With a final swelling of his torso, the changes stopped, the pleasurable sensations dying away to leave them exhausted but happy, basking in a radiant afterglow.

Jason weakly raised his head to glance at his new body, shrugging out of his jacket as he did so. He was now very similar in form to Aniline, but perhaps a little more masculine, leaning toward wiry muscle rather than lithe curves. He turned to look her in the eyes, and she in turn looked to him. They both shared a weary grin before falling into an exhausted slump.

"Wow..." Jason muttered. "That was pretty intense."

"Shut up and be soft for me..." Aniline mumbled, burying her face in his flank. He obligingly covered her with his forepaw.

They lay for a while in the shadow of the autumn leaves, content just to stare up at the cloudless sky in each other's company.

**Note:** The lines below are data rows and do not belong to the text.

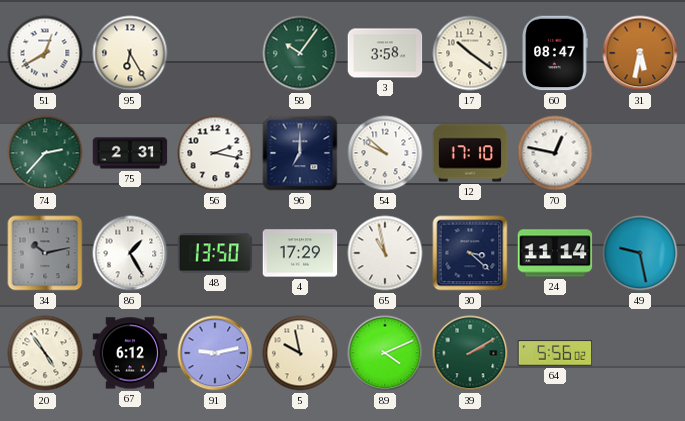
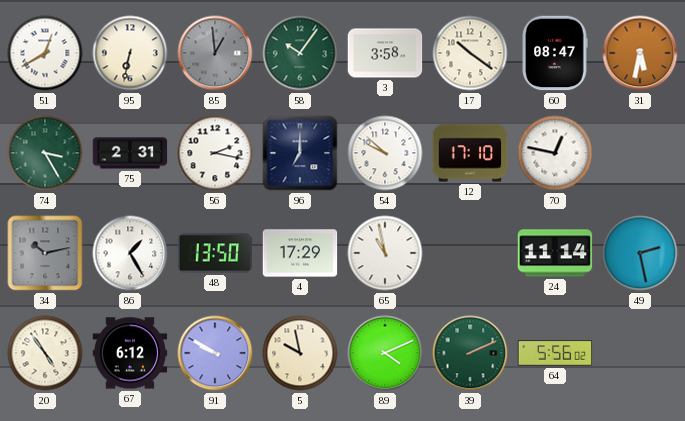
95: 6:25 -> 6:32
85: none -> 12:59
74: 2:37 -> 3:25
30: 3:22 -> none
49: 9:28 -> 2:28
91: 9:13 -> 9:50
39: 2:10 -> 2:11
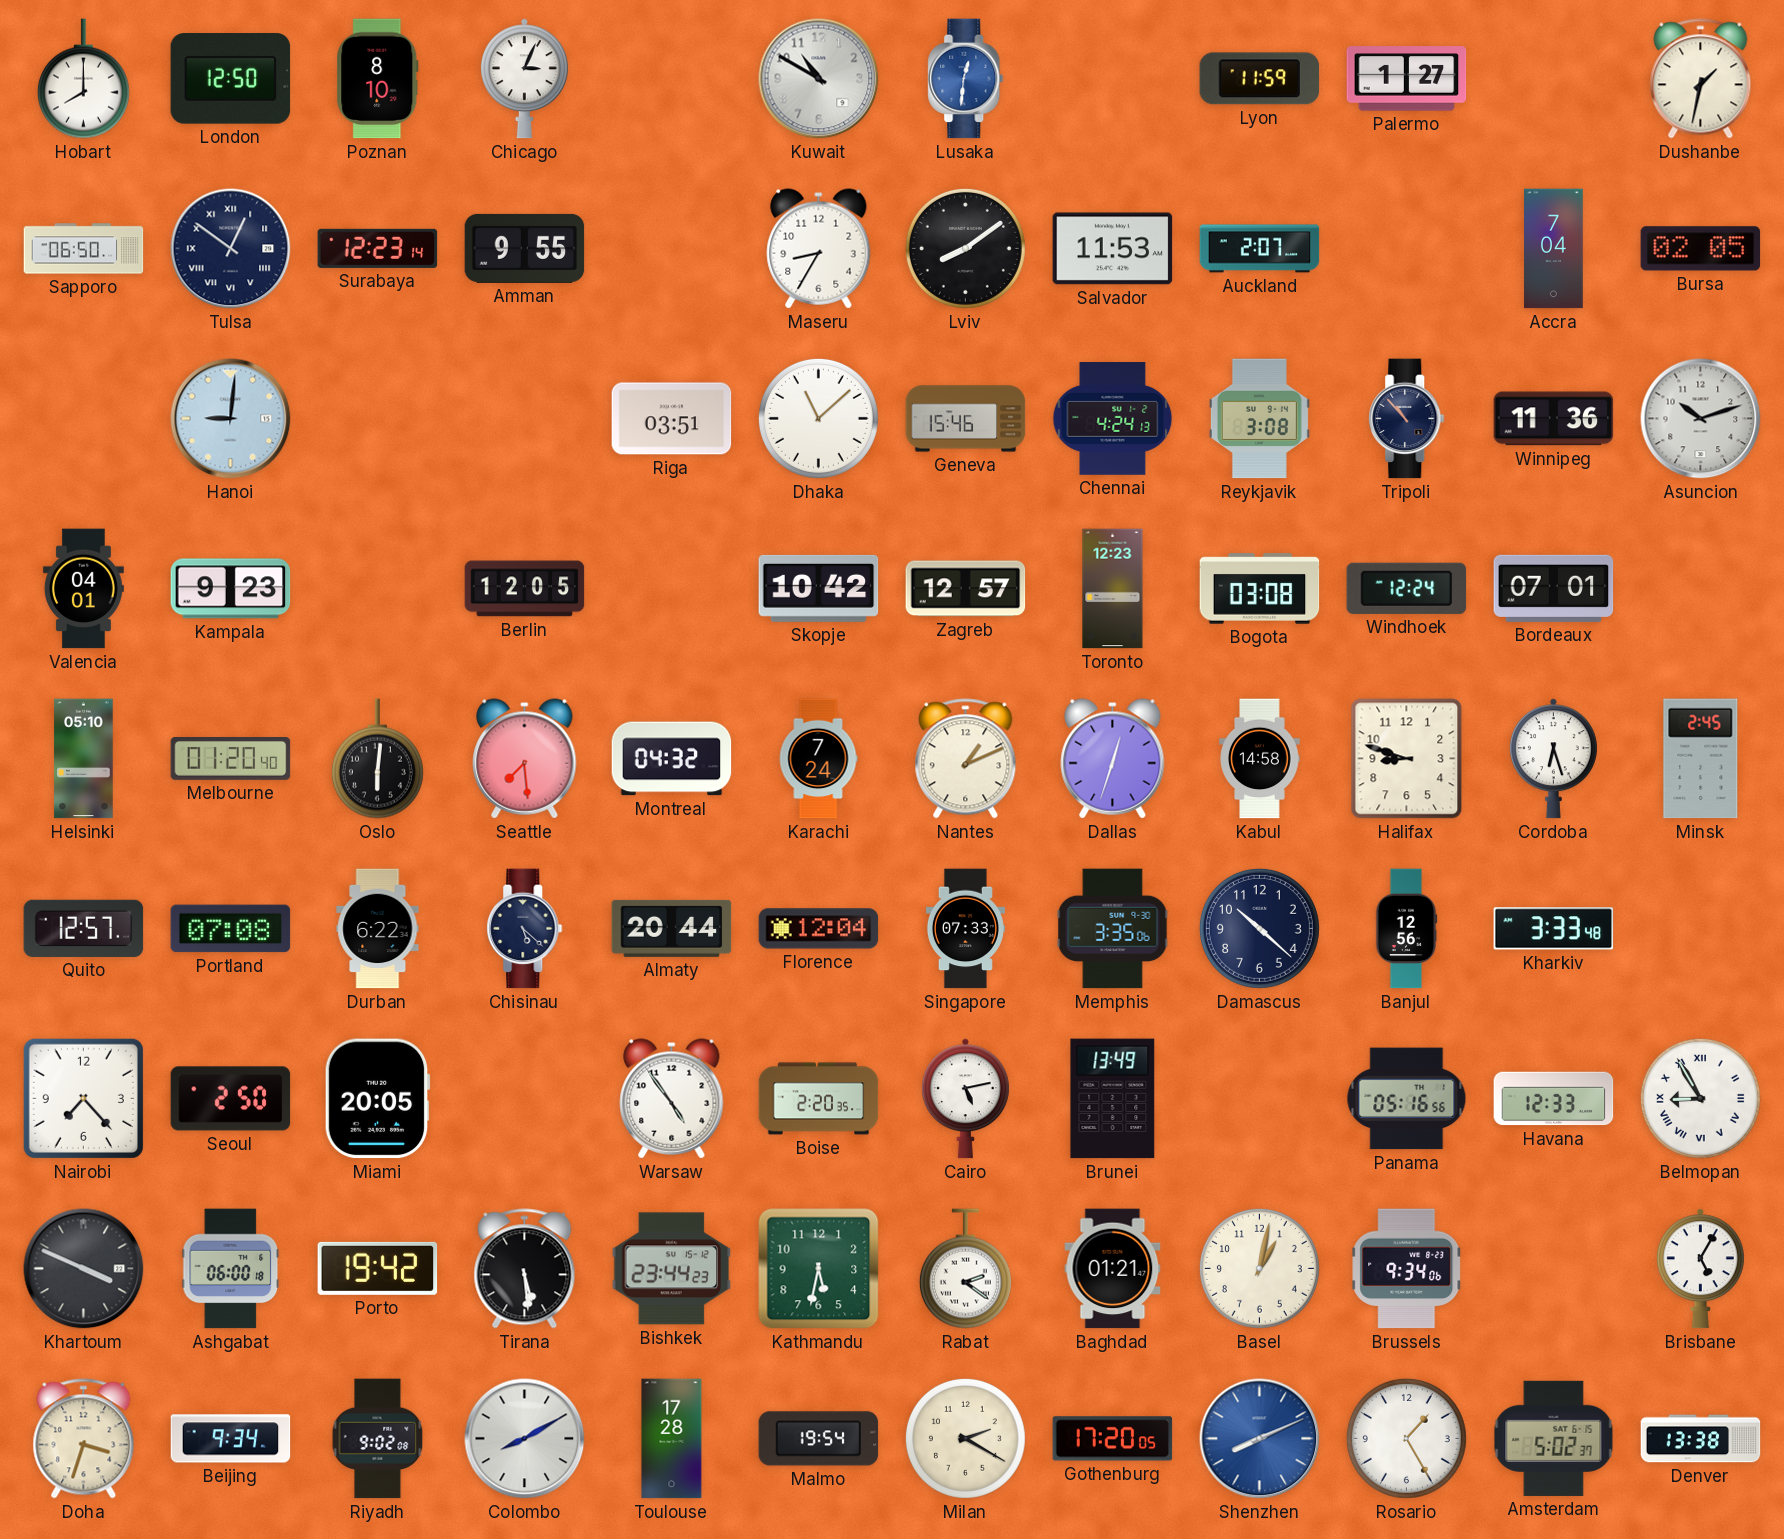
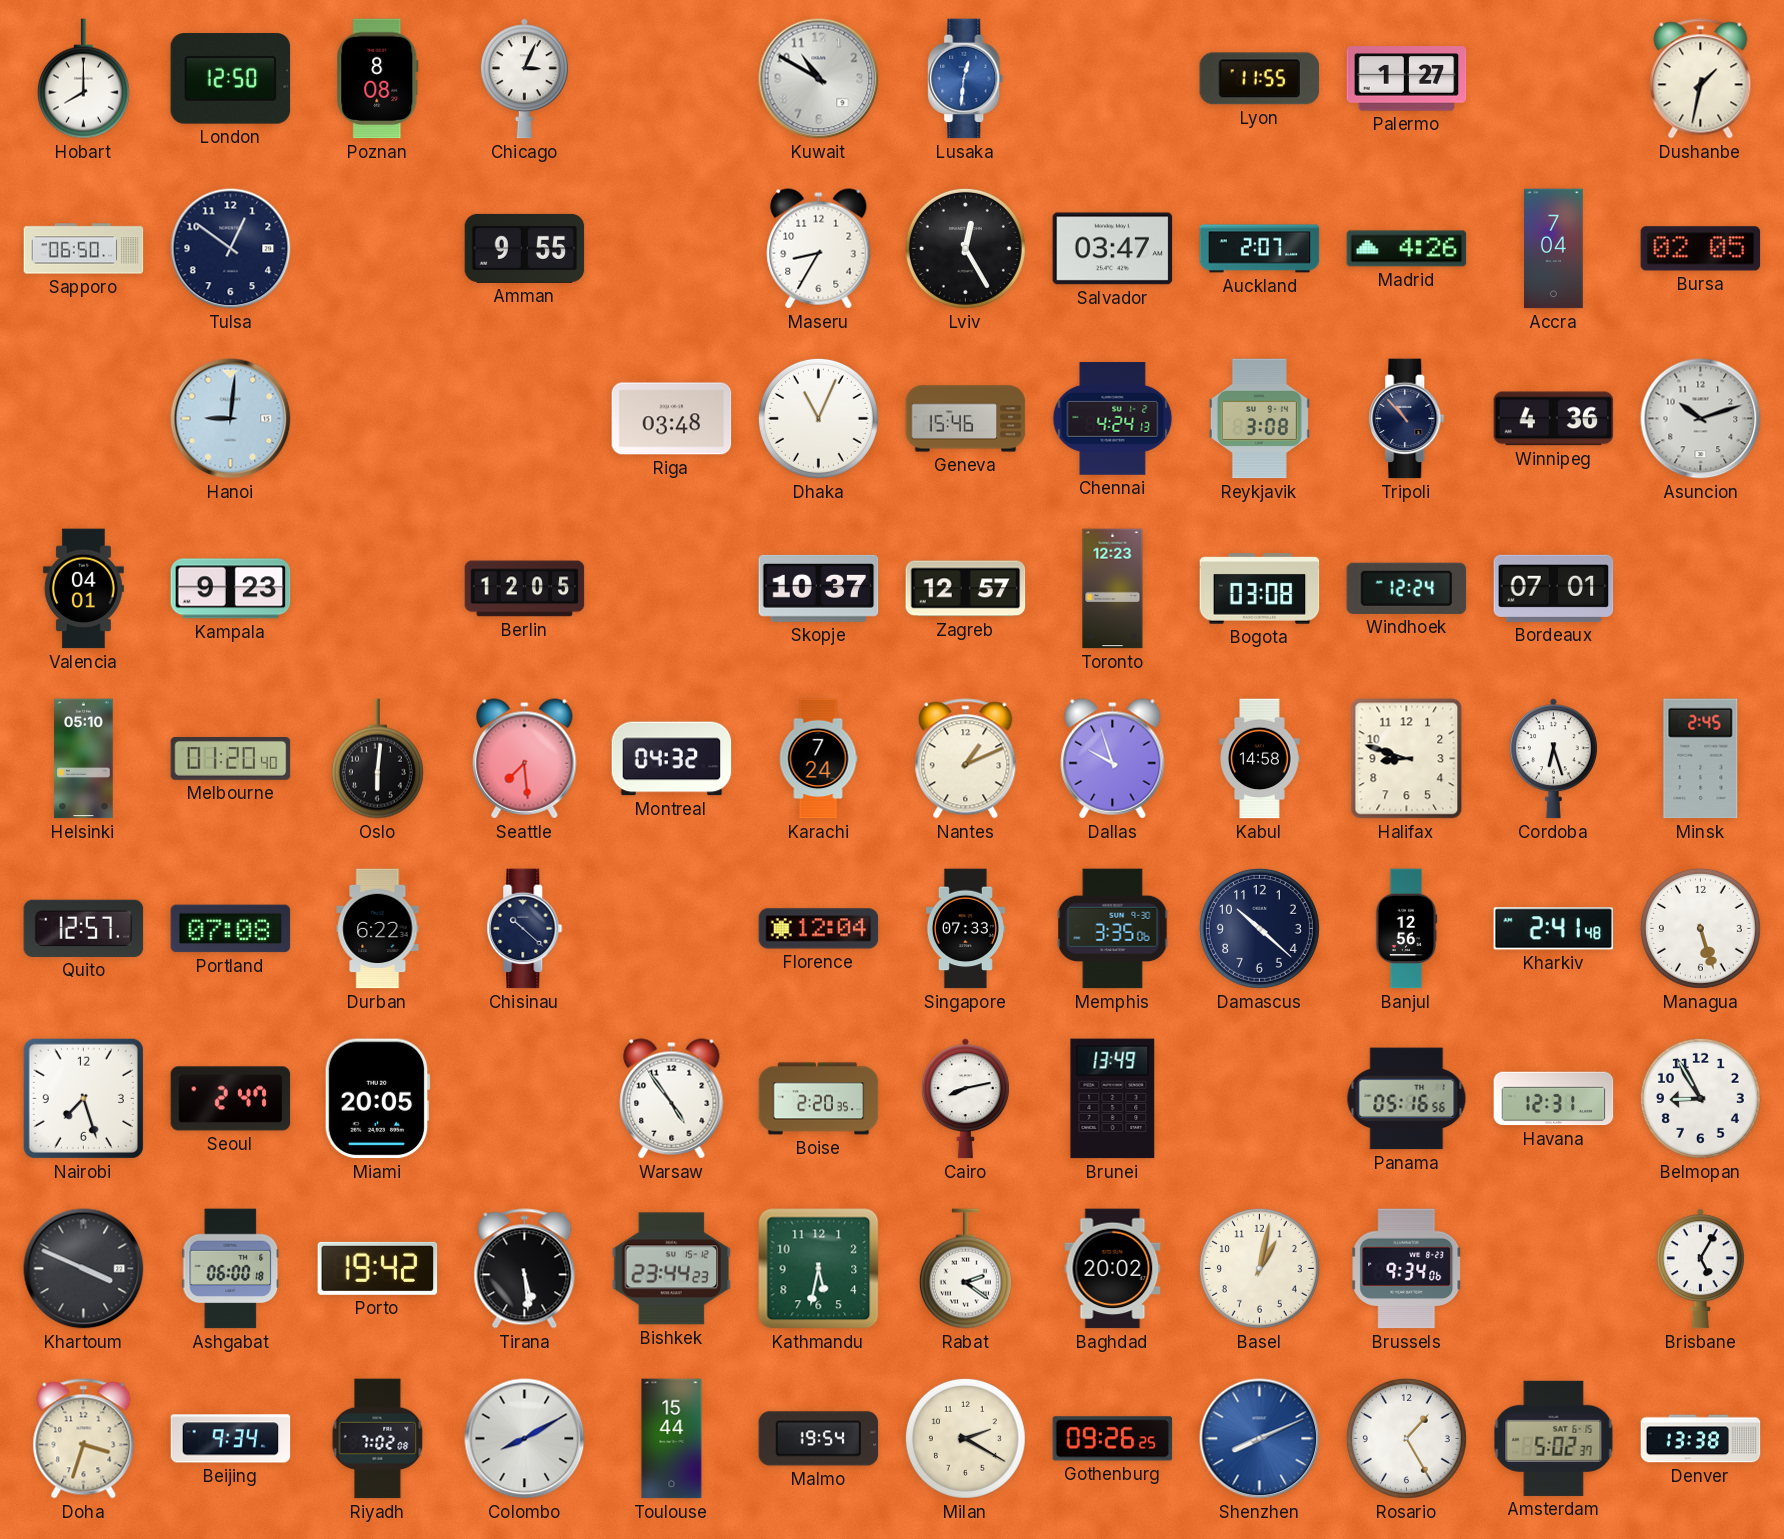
Poznan: 8:10 -> 8:08
Lyon: 11:59 -> 11:55
Tulsa numerals: Roman -> Arabic
Surabaya: 12:23 -> none
Lviv: 8:09 -> 12:25
Salvador: 11:53 -> 03:47
Madrid: none -> 4:26
Riga: 03:51 -> 03:48
Dhaka: 11:08 -> 11:04
Winnipeg: 11:36 -> 4:36
Skopje: 10:42 -> 10:37
Dallas: 12:33 -> 9:57
Chisinau: 5:22 -> 10:22
Almaty: 20:44 -> none
Kharkiv: 3:33 -> 2:41
Managua: none -> 5:27
Nairobi: 7:23 -> 7:27
Seoul: 2:50 -> 2:47
Cairo: 5:13 -> 8:13
Havana: 12:33 -> 12:31
Belmopan numerals: Roman -> Arabic
Baghdad: 01:21 -> 20:02
Riyadh: 9:02 -> 7:02
Toulouse: 17:28 -> 15:44
Gothenburg: 17:20 -> 09:26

"Anna, that fox in the culvert... Was he a friend of yours?" Jason finally spoke, adding a touch of playful jealousy to his voice.

"Sometimes a fox is just a fox, you big dummy." She nipped him gently and rolled over to glare at him with a gleam in her eyes.

"Not this time. Marry me?" he offered hopefully.

Aniline laughed and playfully rolled on top of him.

"I believe the term is 'mate', marine."

They shared a grin and together on the forest floor, amongst the leaf litter that had nearly claimed two lives, two kindred spirits consummated their love.